Code for FreeNeRF: Improving Few-shot Neural Rendering with Free Frequency Regularization

Implementation in 100 lines of Python ยท FreeNeRF
View on GitHub โ†’
Abstract (original paper)

Novel view synthesis with sparse inputs is a challenging problem for neural radiance fields (NeRF). Recent efforts alleviate this challenge by introducing external supervision, such as pre-trained models and extra depth signals, and by non-trivial patch-based rendering. In this paper, we present Frequency regularized NeRF (FreeNeRF), a surprisingly simple baseline that outperforms previous methods with minimal modifications to the plain NeRF. We analyze the key challenges in few-shot neural rendering and find that frequency plays an important role in NeRF's training. Based on the analysis, we propose two regularization terms. One is to regularize the frequency range of NeRF's inputs, while the other is to penalize the near-camera density fields. Both techniques are ``free lunches'' at no additional computational cost. We demonstrate that even with one line of code change, the original NeRF can achieve similar performance as other complicated methods in the few-shot setting. FreeNeRF achieves state-of-the-art performance across diverse datasets, including Blender, DTU, and LLFF. We hope this simple baseline will motivate a rethinking of the fundamental role of frequency in NeRF's training under the low-data regime and beyond.

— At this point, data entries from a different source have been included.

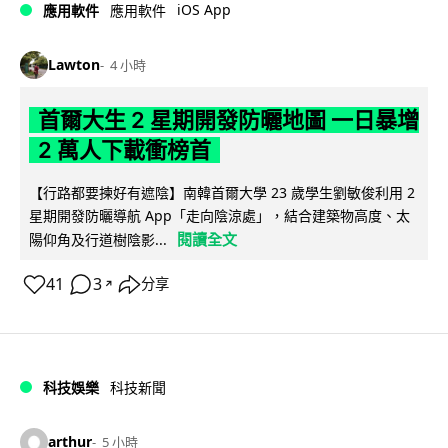
iOS App
應用軟件
應用軟件
Lawton
4 小時
首爾大生 2 星期開發防曬地圖 一日暴增
2 萬人下載衝榜首
【行路都要揀好有遮陰】南韓首爾大學 23 歲學生劉敏俊利用 2
星期開發防曬導航 App「走向陰涼處」，結合建築物高度、太
閱讀全文
陽仰角及行道樹陰影...
41
3
分享
↗
科技娛樂
科技新聞
arthur
5 小時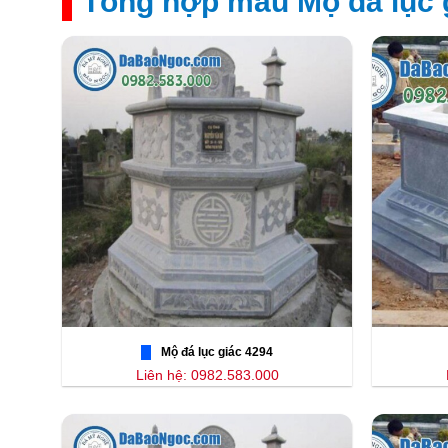
Tổng hợp mẫu Mộ đá lục 
Mộ đá lục giác 4294
Liên hệ: 0982.583.000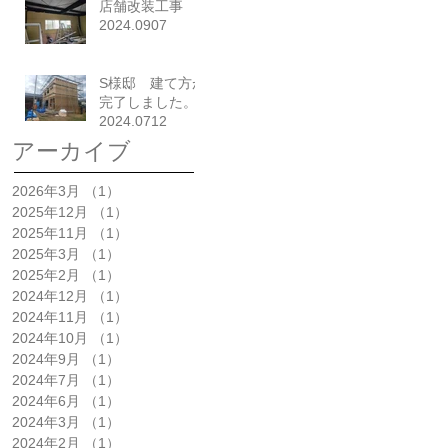
店舗改装工事
2024.0907
S様邸 建て方が
完了しました。
2024.0712
アーカイブ
2026年3月
（1）
1件の記事
2025年12月
（1）
1件の記事
2025年11月
（1）
1件の記事
2025年3月
（1）
1件の記事
2025年2月
（1）
1件の記事
2024年12月
（1）
1件の記事
2024年11月
（1）
1件の記事
2024年10月
（1）
1件の記事
2024年9月
（1）
1件の記事
2024年7月
（1）
1件の記事
2024年6月
（1）
1件の記事
2024年3月
（1）
1件の記事
2024年2月
（1）
1件の記事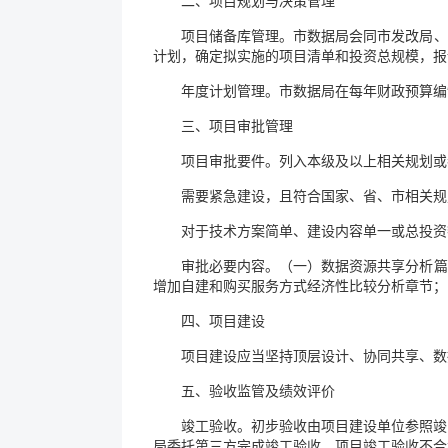
二、项目规划与决策管理
项目储备库管理。市数据局会同市发改局、
计划，确定拟实施的项目清单和投资总规模，报
年度计划管理。市数据局在每年财政预算编
三、项目审批管理
项目审批要件。列入本级及以上相关规划或
需要紧急建设，且符合国家、省、市相关规
对于技术方案简单、建设内容单一或总投资
审批必要内容。（一）数据资源共享分析篇
增加自建和购买服务方式经济性比较分析章节；
四、项目建设
项目建设应当坚持顶层设计、协同共享、数
五、验收监管及绩效评价
竣工验收。初步验收由项目建设单位参照竣
局委托第三方完成竣工验收。项目竣工验收不合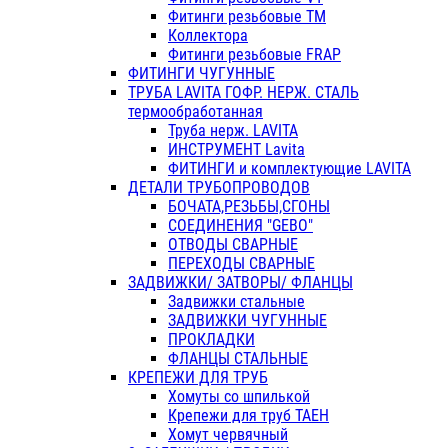
Фитинги резьбовые ТМ
Коллектора
Фитинги резьбовые FRAP
ФИТИНГИ ЧУГУННЫЕ
ТРУБА LAVITA ГОФР. НЕРЖ. СТАЛЬ
термообработанная
Труба нерж. LAVITA
ИНСТРУМЕНТ Lavita
ФИТИНГИ и комплектующие LAVITA
ДЕТАЛИ ТРУБОПРОВОДОВ
БОЧАТА,РЕЗЬБЫ,СГОНЫ
СОЕДИНЕНИЯ "GEBO"
ОТВОДЫ СВАРНЫЕ
ПЕРЕХОДЫ СВАРНЫЕ
ЗАДВИЖКИ/ ЗАТВОРЫ/ ФЛАНЦЫ
Задвижки стальные
ЗАДВИЖКИ ЧУГУННЫЕ
ПРОКЛАДКИ
ФЛАНЦЫ СТАЛЬНЫЕ
КРЕПЕЖИ ДЛЯ ТРУБ
Хомуты со шпилькой
Крепежи для труб ТАЕН
Хомут червячный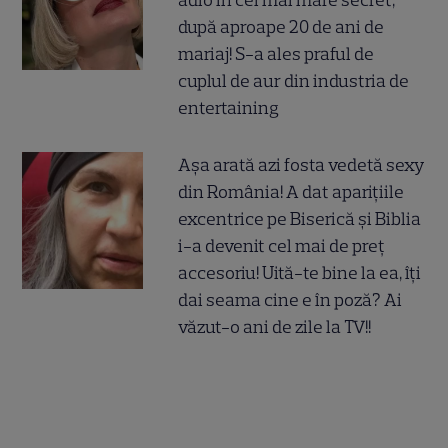
după aproape 20 de ani de
mariaj! S-a ales praful de
cuplul de aur din industria de
entertaining
Așa arată azi fosta vedetă sexy
din România! A dat aparițiile
excentrice pe Biserică și Biblia
i-a devenit cel mai de preț
accesoriu! Uită-te bine la ea, îți
dai seama cine e în poză? Ai
văzut-o ani de zile la TV!!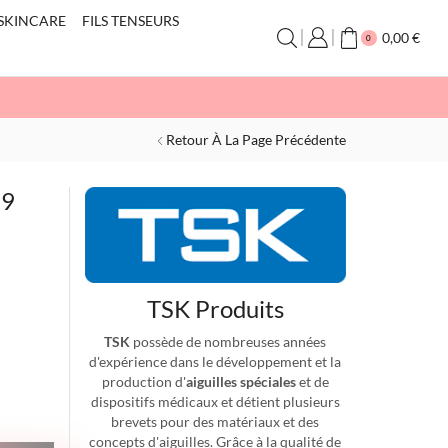
SKINCARE
FILS TENSEURS
0,00
€
0
Retour À La Page Précédente
 9
TSK Produits
TSK
possède de nombreuses années
d'expérience dans le développement et la
production d'
aiguilles spéciales
et de
dispositifs médicaux et détient plusieurs
brevets pour des matériaux et des
concepts d'aiguilles. Grâce à la qualité de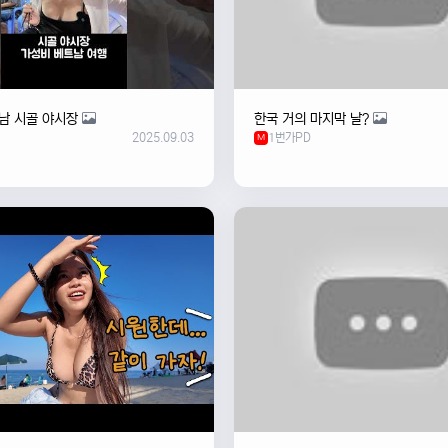
남 시골 야시장
한국 거의 마지막 날?
2025.09.03
1번가PD
M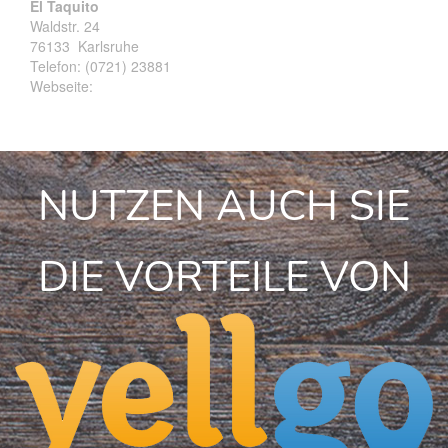
El Taquito
Waldstr. 24
76133
Karlsruhe
Telefon:
(0721) 23881
Webseite:
NUTZEN AUCH SIE
DIE VORTEILE VON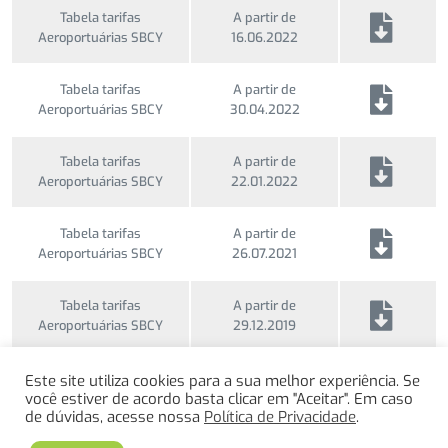
Tabela tarifas
A partir de
Aeroportuárias SBCY
16.06.2022
Tabela tarifas
A partir de
Aeroportuárias SBCY
30.04.2022
Tabela tarifas
A partir de
Aeroportuárias SBCY
22.01.2022
Tabela tarifas
A partir de
Aeroportuárias SBCY
26.07.2021
Tabela tarifas
A partir de
Aeroportuárias SBCY
29.12.2019
Este site utiliza cookies para a sua melhor experiência. Se
você estiver de acordo basta clicar em "Aceitar". Em caso
de dúvidas, acesse nossa
Política de Privacidade
.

Source: FreeNeRF: Improving Few-shot Neural Rendering with Free Frequency Regularization (2023-03-13). See: paper link.

Code

FreeNeRF in 100 lines (Python)

import torch
import numpy as np
from tqdm import tqdm
import torch.nn as nn
import matplotlib.pyplot as plt


@torch.no_grad()
def test(hn, hf, dataset, step, chunk_size=10, img_index=0, nb_bins=192, H=400, W=400):
    ray_origins = dataset[img_index * H * W: (img_index + 1) * H * W, :3]
    ray_directions = dataset[img_index * H * W: (img_index + 1) * H * W, 3:6]

    data = []
    for i in range(int(np.ceil(H / chunk_size))):
        ray_origins_ = ray_origins[i * W * chunk_size: (i + 1) * W * chunk_size].to(device)
        ray_directions_ = ray_directions[i * W * chunk_size: (i + 1) * W * chunk_size].to(device)
        regenerated_px_values = render_rays(model, ray_origins_, ray_directions_, step, hn=hn, hf=hf, nb_bins=nb_bins)
        data.append(regenerated_px_values)
    img = torch.cat(data).data.cpu().numpy().reshape(H, W, 3)

    plt.figure()
    plt.imshow(img)
    plt.savefig(f'novel_views/img_{img_index}_v1.png', bbox_inches='tight')
    plt.close()


class NerfModel(nn.Module):
    def __init__(self, embedding_dim_pos=16, embedding_dim_direction=4, hidden_dim=128, T=40_000):
        super(NerfModel, self).__init__()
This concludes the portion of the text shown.